Friday, 24 May 2019

Carson Bay: Pseudo-Hegesippus and the Beginnings of Christian Historiography in Late Antiquity

Scholarship routinely dates the formal establishment of Christian history-writing as a distinct literary genre to the formative fourth century. It was that century that witnessed the authorial output of Eusebius, often credited with inventing Christian historiography, and that century that experienced the scribal productivity of Jerome, might patron of that other genre often cast of representative of Christian historiography, the world chronicle. This study adds critical texture to this scholarly framework by situating within fourth-century Christianity another type of history: Christian historiography modeled on the classical type established by Thucydides, wherein a historian in practice narrates a single battle, following standard narrative conventions and employing expected literary tropes. This history is known by the title De Excidio Hierosolymitano (On the Destruction of Jerusalem); colloquially, it is referred to as 'Pseudo-Hegesippus.'De Excidio is a Latin Christian history written around 370 CE, based largely upon Josephus' Jewish War but drawing upon a number of other sources besides.
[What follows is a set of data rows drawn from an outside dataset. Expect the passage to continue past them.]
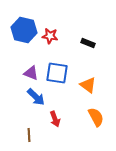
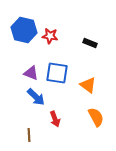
black rectangle: moved 2 px right
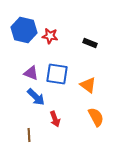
blue square: moved 1 px down
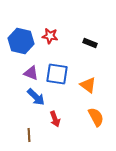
blue hexagon: moved 3 px left, 11 px down
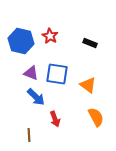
red star: rotated 21 degrees clockwise
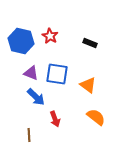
orange semicircle: rotated 24 degrees counterclockwise
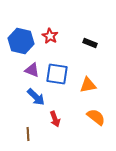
purple triangle: moved 1 px right, 3 px up
orange triangle: rotated 48 degrees counterclockwise
brown line: moved 1 px left, 1 px up
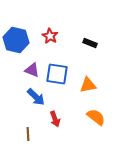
blue hexagon: moved 5 px left, 1 px up
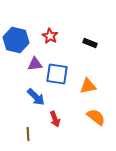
purple triangle: moved 3 px right, 6 px up; rotated 28 degrees counterclockwise
orange triangle: moved 1 px down
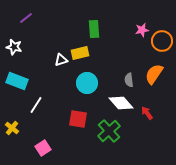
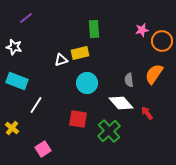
pink square: moved 1 px down
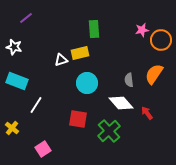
orange circle: moved 1 px left, 1 px up
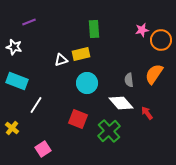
purple line: moved 3 px right, 4 px down; rotated 16 degrees clockwise
yellow rectangle: moved 1 px right, 1 px down
red square: rotated 12 degrees clockwise
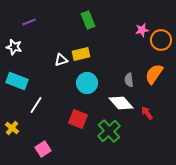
green rectangle: moved 6 px left, 9 px up; rotated 18 degrees counterclockwise
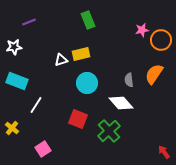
white star: rotated 21 degrees counterclockwise
red arrow: moved 17 px right, 39 px down
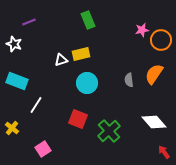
white star: moved 3 px up; rotated 28 degrees clockwise
white diamond: moved 33 px right, 19 px down
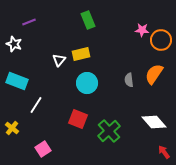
pink star: rotated 16 degrees clockwise
white triangle: moved 2 px left; rotated 32 degrees counterclockwise
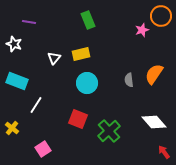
purple line: rotated 32 degrees clockwise
pink star: rotated 24 degrees counterclockwise
orange circle: moved 24 px up
white triangle: moved 5 px left, 2 px up
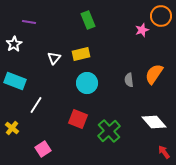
white star: rotated 21 degrees clockwise
cyan rectangle: moved 2 px left
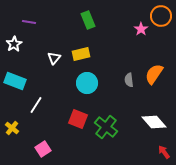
pink star: moved 1 px left, 1 px up; rotated 16 degrees counterclockwise
green cross: moved 3 px left, 4 px up; rotated 10 degrees counterclockwise
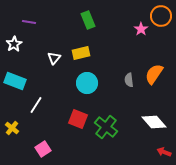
yellow rectangle: moved 1 px up
red arrow: rotated 32 degrees counterclockwise
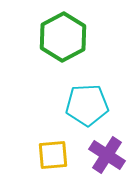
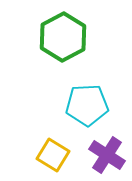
yellow square: rotated 36 degrees clockwise
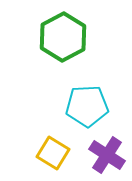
cyan pentagon: moved 1 px down
yellow square: moved 2 px up
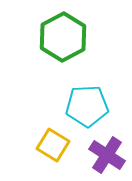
yellow square: moved 8 px up
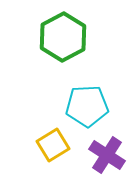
yellow square: rotated 28 degrees clockwise
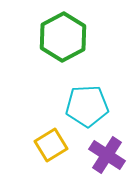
yellow square: moved 2 px left
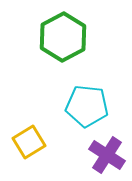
cyan pentagon: rotated 9 degrees clockwise
yellow square: moved 22 px left, 3 px up
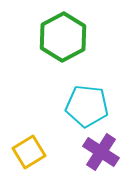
yellow square: moved 10 px down
purple cross: moved 6 px left, 3 px up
It rewrites the seven-book Jewish War into five books, turning Josephus' narrative into a Christian-classical history that effectively writes the Jews out of history with the destruction of Jerusalem and the Temple in 70 CE. This text has received markedly little scholarly attention, the only substantive interpretive accounts being an unpublished 1977 dissertation (by Albert Bell), an unpublished 1987 French dissertation (by Dominique Esteve), and a 2009 Italian book (by Chiara Somenzi). This paper frames De Excidio within nascent Christian historiography and prompts scholars of that period to reimagine the progression of that cultural-literary moment.